DATA FOR THE TASK START

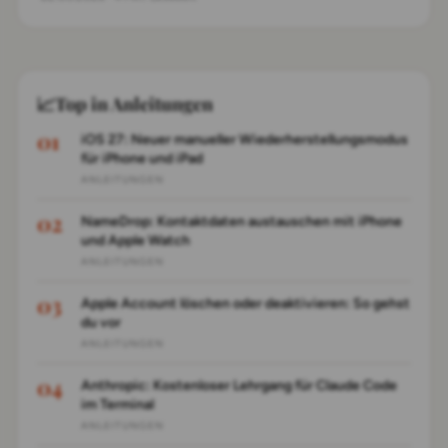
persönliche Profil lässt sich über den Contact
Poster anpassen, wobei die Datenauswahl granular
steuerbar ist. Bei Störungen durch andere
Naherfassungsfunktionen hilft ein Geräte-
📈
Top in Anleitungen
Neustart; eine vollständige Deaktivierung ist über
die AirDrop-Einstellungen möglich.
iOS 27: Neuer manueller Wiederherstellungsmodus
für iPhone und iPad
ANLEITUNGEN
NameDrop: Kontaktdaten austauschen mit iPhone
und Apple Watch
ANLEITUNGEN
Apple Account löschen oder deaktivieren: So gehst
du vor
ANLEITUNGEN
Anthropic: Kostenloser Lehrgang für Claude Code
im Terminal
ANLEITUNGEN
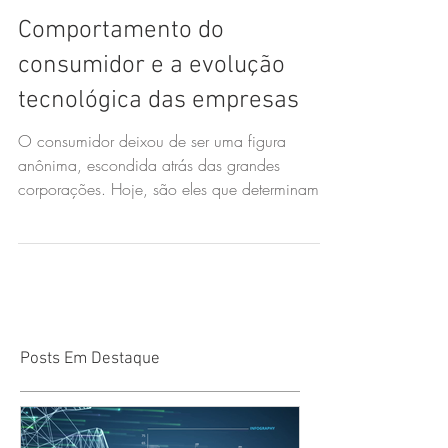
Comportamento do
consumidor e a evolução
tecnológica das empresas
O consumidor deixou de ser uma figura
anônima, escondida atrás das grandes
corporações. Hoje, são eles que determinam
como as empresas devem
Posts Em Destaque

DATA FOR THE TASK END

**WORK INSTRUCTION:** Where a line in the preceding listing contains the word "empresas", include it in your count, and reply with that number alone.

**ANSWER BOX:** 2